Hospital convicted for failing to protect medical records

The Bravis Hospital in Roosendaal has to pay a patient compensation because the security of medical files was not in order. The Zeeland-West Brabant court ruled on this on Wednesday. It is the first time that a hospital has had to compensate a patient for a data breach.

A hospital secretary illegally looked at the medical records of acquaintances for at least four years. The employee had unrestricted access to the medical records because she worked in the emergency department.

She viewed her partner’s ex-wife’s ex-wife’s medical records a total of 347 times between June 2014 and July 2018, it revealed NRC earlier. She set up a publishing house that self-published a book by her partner. This “revenge novel” described her husband’s divorce with his ex-wife, incorporating medical details about the former partner.

According to the judge It must be assumed that the secretary shared the medical information with her partner – who was the ex-partner of the female patient – ​​and that he incorporated this information into his book. The book has since been banned.

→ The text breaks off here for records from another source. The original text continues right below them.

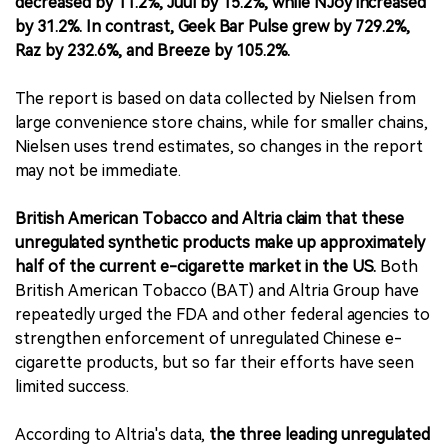
decreased by 11.2%, Juul by 15.2%, while NJoy increased
by 31.2%. In contrast, Geek Bar Pulse grew by 729.2%,
Raz by 232.6%, and Breeze by 105.2%.
The report is based on data collected by Nielsen from
large convenience store chains, while for smaller chains,
Nielsen uses trend estimates, so changes in the report
may not be immediate.
British American Tobacco and Altria claim that these
unregulated synthetic products make up approximately
half of the current e-cigarette market in the US.
Both
British American Tobacco (BAT) and Altria Group have
repeatedly urged the FDA and other federal agencies to
strengthen enforcement of unregulated Chinese e-
cigarette products, but so far their efforts have seen
limited success.
According to Altria's data,
the three leading unregulated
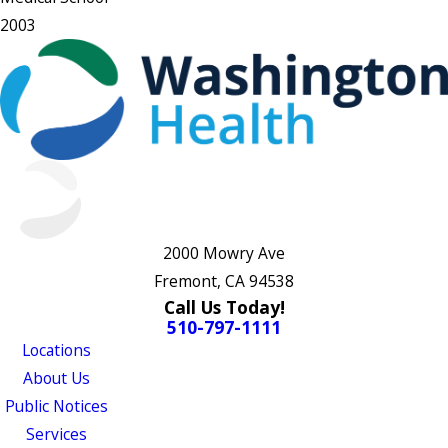
2003
2000 Mowry Ave
Fremont, CA 94538
Call Us Today!
510-797-1111
Locations
About Us
Public Notices
Services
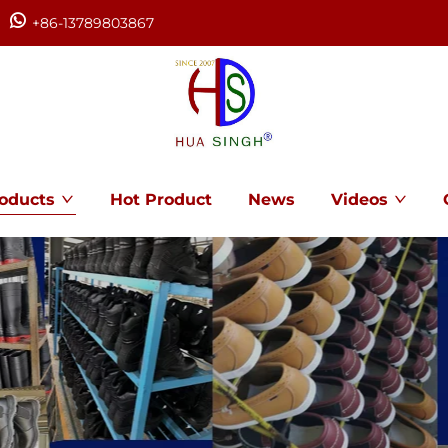
+86-13789803867
oducts
Hot Product
News
Videos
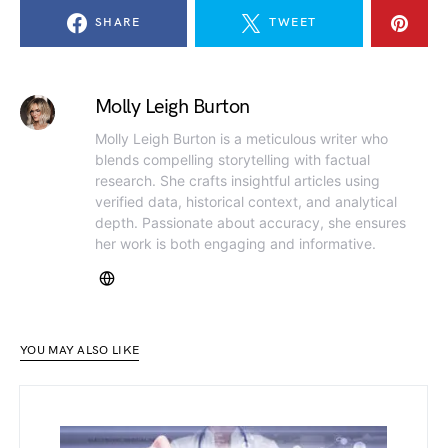
SHARE
TWEET
Molly Leigh Burton
Molly Leigh Burton is a meticulous writer who
blends compelling storytelling with factual
research. She crafts insightful articles using
verified data, historical context, and analytical
depth. Passionate about accuracy, she ensures
her work is both engaging and informative.
YOU MAY ALSO LIKE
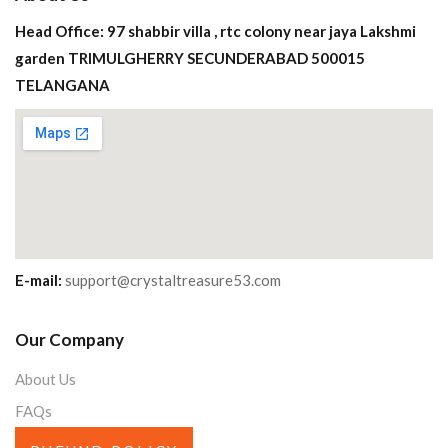
Head Office: 97 shabbir villa , rtc colony near jaya Lakshmi
garden TRIMULGHERRY SECUNDERABAD 500015
TELANGANA
E-mail:
support@crystaltreasure53.com
Our Company
About Us
FAQs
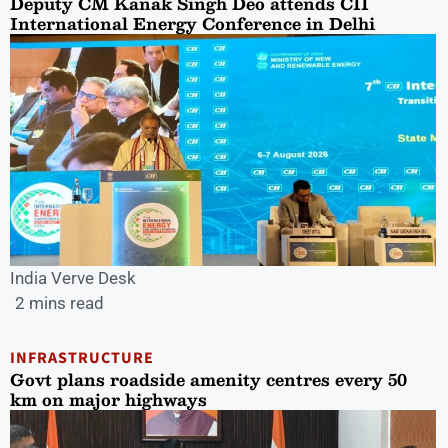
Deputy CM Kanak Singh Deo attends CII
International Energy Conference in Delhi
India Verve Desk
2 mins read
INFRASTRUCTURE
Govt plans roadside amenity centres every 50
km on major highways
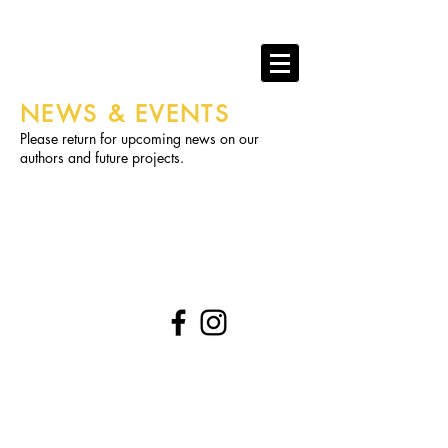
RAGLAN PUBLISHING
books that play hard.
NEWS & EVENTS
Please return for upcoming news on our
authors and future projects.
​FOLLOW
© 2023 by Samanta Jonse. Proudly created with
Wix.com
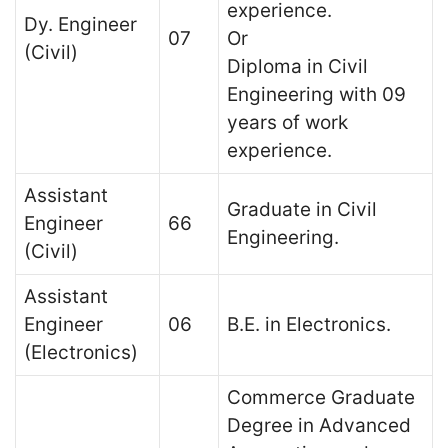
experience.
Dy. Engineer
07
Or
(Civil)
Diploma in Civil
Engineering with 09
years of work
experience.
Assistant
Graduate in Civil
Engineer
66
Engineering.
(Civil)
Assistant
Engineer
06
B.E. in Electronics.
(Electronics)
Commerce Graduate
Degree in Advanced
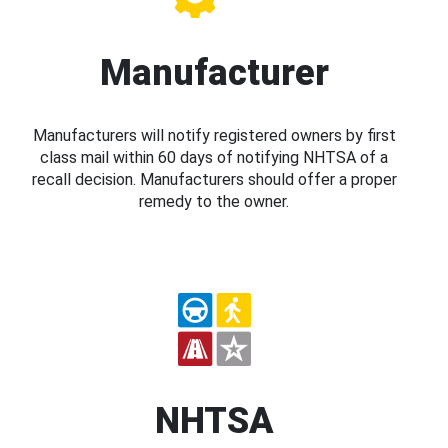
Manufacturer
Manufacturers will notify registered owners by first
class mail within 60 days of notifying NHTSA of a
recall decision. Manufacturers should offer a proper
remedy to the owner.
NHTSA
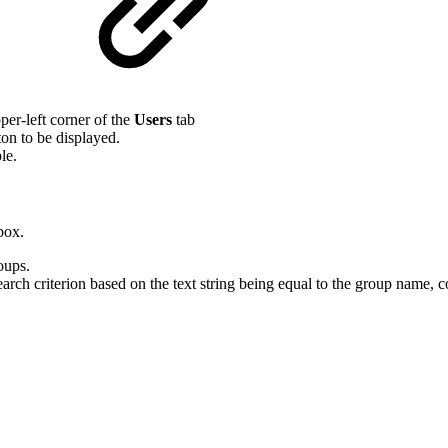
m
per-left corner of the
Users
tab
on to be displayed.
le.
box.
oups.
arch criterion based on the text string being equal to the group name, 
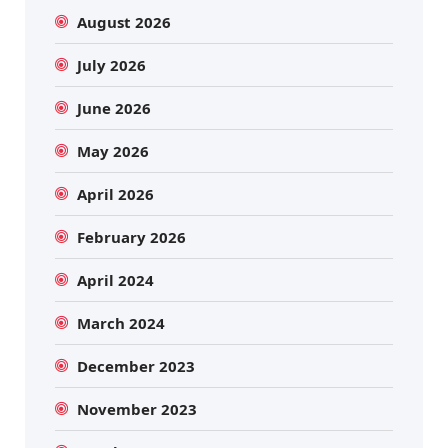
August 2026
July 2026
June 2026
May 2026
April 2026
February 2026
April 2024
March 2024
December 2023
November 2023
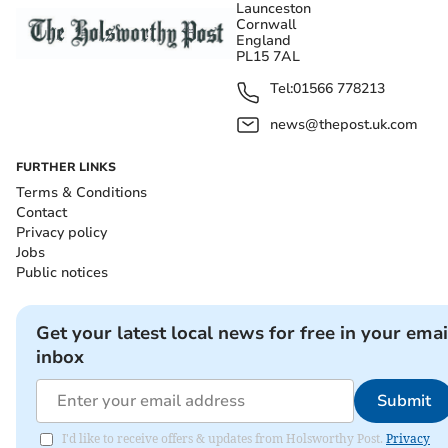
Launceston
Cornwall
England
PL15 7AL
Tel:
01566 778213
news@thepost.uk.com
FURTHER LINKS
Terms & Conditions
Contact
Privacy policy
Jobs
Public notices
Get your latest local news for free in your emai
inbox
Submit
I'd like to receive offers & updates from Holsworthy Post.
Privacy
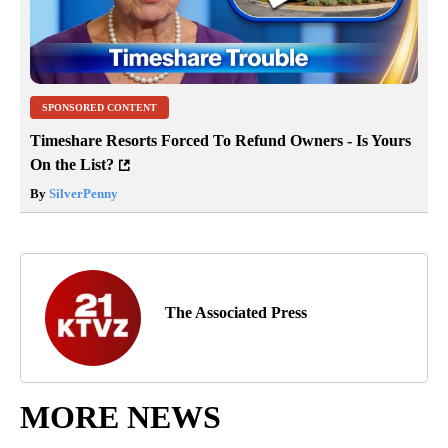
SPONSORED CONTENT
Timeshare Resorts Forced To Refund Owners - Is Yours
On the List?
By
SilverPenny
The Associated Press
MORE NEWS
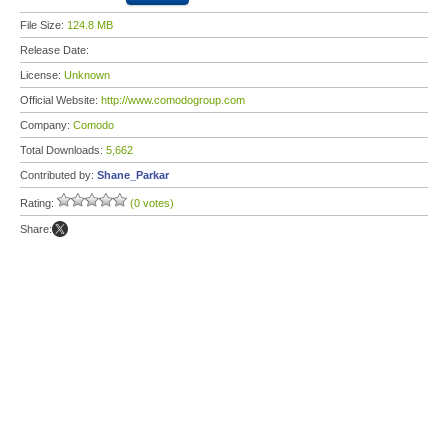
File Size:
124.8 MB
Release Date:
License:
Unknown
Official Website:
http://www.comodogroup.com
Company:
Comodo
Total Downloads:
5,662
Contributed by:
Shane_Parkar
Rating:
(0 votes)
Share:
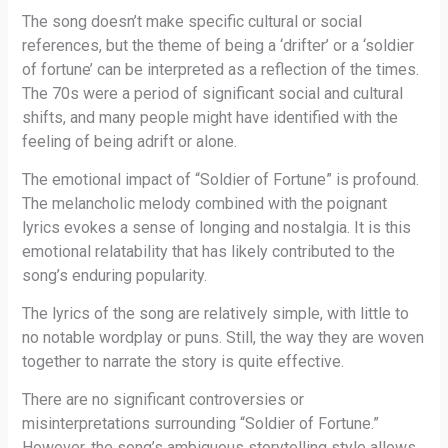
The song doesn’t make specific cultural or social
references, but the theme of being a ‘drifter’ or a ‘soldier
of fortune’ can be interpreted as a reflection of the times.
The 70s were a period of significant social and cultural
shifts, and many people might have identified with the
feeling of being adrift or alone.
The emotional impact of “Soldier of Fortune” is profound.
The melancholic melody combined with the poignant
lyrics evokes a sense of longing and nostalgia. It is this
emotional relatability that has likely contributed to the
song’s enduring popularity.
The lyrics of the song are relatively simple, with little to
no notable wordplay or puns. Still, the way they are woven
together to narrate the story is quite effective.
There are no significant controversies or
misinterpretations surrounding “Soldier of Fortune.”
However, the song’s ambiguous storytelling style allows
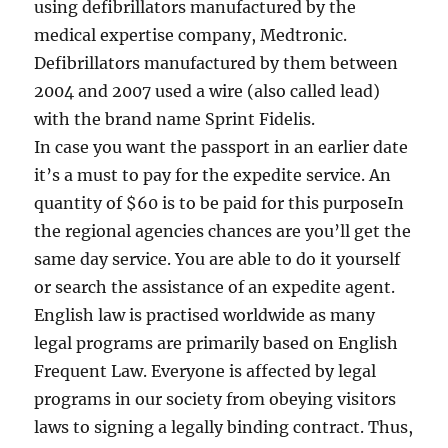
using defibrillators manufactured by the
medical expertise company, Medtronic.
Defibrillators manufactured by them between
2004 and 2007 used a wire (also called lead)
with the brand name Sprint Fidelis.
In case you want the passport in an earlier date
it’s a must to pay for the expedite service. An
quantity of $60 is to be paid for this purposeIn
the regional agencies chances are you’ll get the
same day service. You are able to do it yourself
or search the assistance of an expedite agent.
English law is practised worldwide as many
legal programs are primarily based on English
Frequent Law. Everyone is affected by legal
programs in our society from obeying visitors
laws to signing a legally binding contract. Thus,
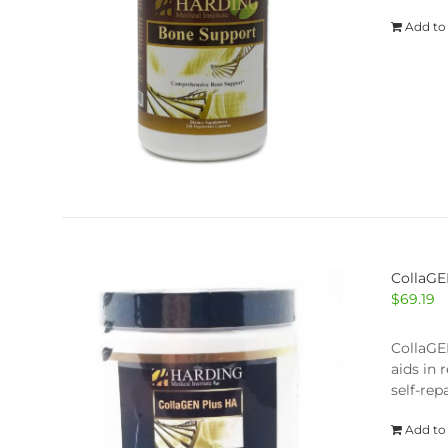
Add to
CollaGE
$
69.19
CollaGEN
aids in 
self-repa
Add to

The Dutch Data Protection Authority initially did not act against Bravis’ extensive data breach. The regulator launched an investigation in response to the publications in NRC. The regulator called the image “worrying” at the time. It is unclear what happened after that to the investigation that opened in December 2020. The AP was unable to comment on Wednesday afternoon.

‘Supervisor falls short’

Lawyer Paul Tjiam, who assists the patient, says that the supervisor is failing, as a result of which the victim of the data breach was forced to sue her in court. “That’s what you get if you don’t do anything as a supervisor.”

The judge established that the hospital did not check at all which files employees with unrestricted access consulted. A data officer also selected “only two patient records on a monthly basis” for review. “This (evidently) means there is no systematic and risk-oriented control. Moreover, this control was also insufficient in scope, given the scale of processing in the hospital.”

The victim discovered the data breach herself in 2018 when she inquired at the hospital who had had access to her file. The secretary was also found to have used emergency procedures ten times to look at her file and that of her mother and daughter. These procedures exist so that staff can view medical records in an emergency. The emergency access to the files involved was never noticed by Bravis hospital.

According to the judge, this concerns ‘a special category of personal data, namely medical personal data from a patient file of a hospital. Over a long period of four years, these data were frequently viewed unlawfully and were also insufficiently protected during this period. In addition, medical information has also been shared with third parties and published in a book.”

Therefore, the patient is entitled to compensation. The hospital has to pay her 2,000 euros, in addition to the reimbursement of the legal costs. The woman demanded a considerably higher sum of 15,000 euros.

The hospital was unable to comment on the verdict on Wednesday afternoon.